Yes, this is the follow-up to the refined sensibilities post. And it’s about a true-crime book.
The problem with the true crime genre is that criminals are not interesting people. Authors have to concentrate on the investigation, the trial, or the impact on the victims because there isn’t much to write about otherwise.
Sarah Weinman didn’t have that problem, though, as she sat down to write a book about Edgar Smith.
Smith was a trailer park deadbeat in New Jersey who stupidly murdered a young girl for no discernible reason, immediately got arrested, and was promptly sent to Death Row. So far so boring.
But then it started to get interesting. On Death Row, Smith somehow learned to write like a person of refined sensibilities. Mind you, he didn’t learn to speak or to live like one, only to write. So he wrote.
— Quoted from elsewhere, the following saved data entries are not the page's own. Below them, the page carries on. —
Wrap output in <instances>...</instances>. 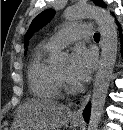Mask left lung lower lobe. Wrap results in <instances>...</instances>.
<instances>
[{"instance_id": "left-lung-lower-lobe-1", "label": "left lung lower lobe", "mask_w": 123, "mask_h": 130, "mask_svg": "<svg viewBox=\"0 0 123 130\" xmlns=\"http://www.w3.org/2000/svg\"><path fill=\"white\" fill-rule=\"evenodd\" d=\"M122 44H123V38H122ZM83 116H84L85 120L88 122L89 117H90V104H88L86 106L85 110L83 111Z\"/></svg>"}]
</instances>
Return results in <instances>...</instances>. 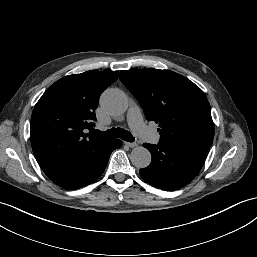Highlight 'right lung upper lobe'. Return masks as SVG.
<instances>
[{
	"mask_svg": "<svg viewBox=\"0 0 257 257\" xmlns=\"http://www.w3.org/2000/svg\"><path fill=\"white\" fill-rule=\"evenodd\" d=\"M118 72L87 71L68 75L51 85L31 116L33 153L46 173L78 161L110 139L86 134L96 120L101 93Z\"/></svg>",
	"mask_w": 257,
	"mask_h": 257,
	"instance_id": "right-lung-upper-lobe-1",
	"label": "right lung upper lobe"
}]
</instances>
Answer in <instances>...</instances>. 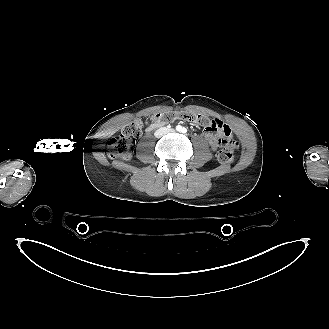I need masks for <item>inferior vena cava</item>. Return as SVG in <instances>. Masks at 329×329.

As a result, he managed to attract the attention of William F. Buckley, a leading conservative intellectual. Think what you will of his political beliefs, it is undeniable that Buckley was an intellectual of the highest caliber. Being a conservative, he didn’t hold criminals in high regard, to put it mildly. Imagine the power of Smith’s writing to strike a close friendship that spanned well over a decade with somebody like that.
And it wasn’t only Buckley. From his jail cell, Smith wrote thousands of letters to some extremely sophisticated people, making them downright besotted with him and, what’s really shocking, seeing him as one of them. They didn’t feel sorry for him. They felt intellectual affinity. Smith began to write books and became a best-selling author while sitting on Death Row.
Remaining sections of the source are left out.